A nice lady approached me at Sam's the other day and commented on my column on grief. The long response to that is that I hadn't written a column on grief. Yet. The column she referred to was simply to report my brother's death, and indulge in a few memories.
This is my column on grief.
I suppose there are all kinds of grief, with different layers and levels.
However, whether one has suffered the loss of a parent, spouse, a child or sibling, there are common denominators.
Grief can sneak up on you when you least expect it. There will be a day when you might begin to feel normal, actually experience twinges of joy, then you'll remember what you had temporarily forgotten ... that horrible thing that has happened.
Grief and trauma often walk hand in hand. Flashbacks of the event, and the hours surrounding the time you first heard or saw, can come to you when you least expect it. Often it's when I first open my eyes in the morning, suddenly remembering that I am down to only one brother now. Other times it can be in the
middle of laughter, that twinge that reminds me that I am still sad.
Grief is going to the eye doctor with a red eye and being told it's because you've been crying too much. Grief can be pathetic.

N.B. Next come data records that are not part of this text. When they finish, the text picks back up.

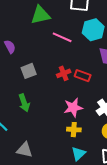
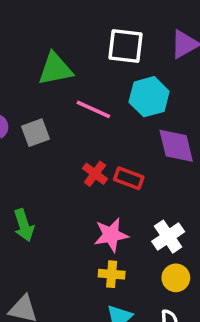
gray square: (29, 71) -> (35, 133), moved
red cross: (64, 73) -> (95, 174), turned -32

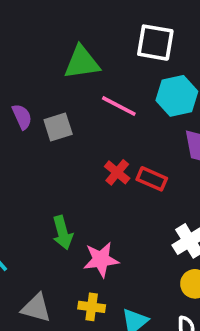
green arrow: (24, 225) -> (63, 233), moved
pink star: (111, 235) -> (101, 260), moved
yellow cross: (112, 274) -> (92, 307), moved

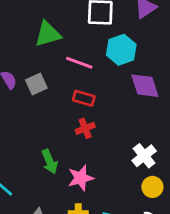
red cross: (117, 172) -> (85, 128), moved, turned 36
red rectangle: (152, 179) -> (84, 98), moved

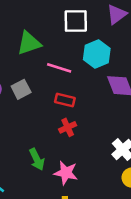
pink star: (81, 178) -> (66, 173), turned 30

Grief is flipping out over the mildest thing, for no good reason. It is going over the edge and taking others down with you, hurting them just because they're a part of your life.
Grief has its triggers. For me, in this case, the brother I rarely saw or spoke with is suddenly everywhere. Music triggers are huge. His eclectic musical tastes have got me messed up all the way from the Chipmunks to the Hollies to Stevie Ray. My brother Mark has been my greatest musical influence.

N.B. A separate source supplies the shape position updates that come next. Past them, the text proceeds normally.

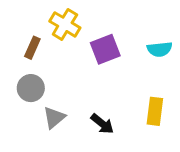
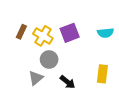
yellow cross: (65, 24) -> (43, 36), moved
gray circle: (31, 88) -> (49, 59), moved

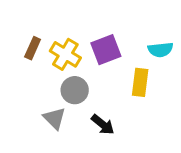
yellow rectangle: (102, 74) -> (140, 82), moved
gray triangle: (36, 78) -> (54, 118), turned -35

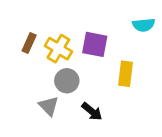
purple square: (106, 50) -> (95, 44), turned 32
cyan semicircle: (160, 50) -> (144, 25), moved

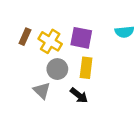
cyan semicircle: (144, 25) -> (124, 32), moved
yellow rectangle: (125, 74) -> (86, 68), moved

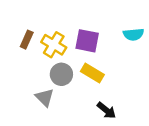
yellow rectangle: (86, 68) -> (92, 73), turned -66
black arrow: (79, 95) -> (106, 110), moved

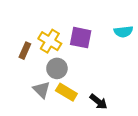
brown rectangle: (27, 40) -> (25, 51), moved
yellow rectangle: (92, 73) -> (66, 92), moved

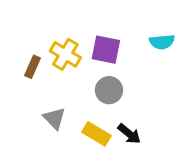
gray circle: (57, 68) -> (109, 90), moved
yellow rectangle: (66, 92) -> (96, 134), moved

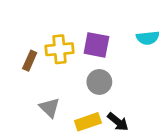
yellow cross: (65, 54) -> (60, 49), turned -36
yellow rectangle: (96, 134) -> (88, 122), turned -50

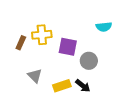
purple square: (96, 45) -> (68, 47), moved
gray circle: (99, 82) -> (89, 61), moved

After Whitney Houston died, we had this thing where we would email each other Whitney Houston death updates. As in, "...this just in. Kevin Costner still saddened by Whitney's death." Or, "...here is the latest. Dolly Parton got emotional at Whitney Houston's funeral." And, "New revelations from Whitney Houston's mother. People are saying things about her that aren't true."
I will never hear the name Whitney Houston again without my mind going to Mark.
Guilt can be a part of grief and is too painful to talk about. I try not to feed that monster.
Sometimes remembering is like picking a scab, and other times you want to nurture those memories because you feel like that's all that you have left of that person. Photographs can make you cry and the past comes back all twisted up in longing, regret, laughter and joy.
And to try not to remember feels almost disloyal.
All of that and more is what grief is about. We are told that it's important to take the time to feel it, and I imagine it lessens over time. But the lady from Sam's told me that she is still grieving the loss of her brother from 1942, and the tears in her eyes told me the same thing.
Wherever did the expression "Good Grief" come from?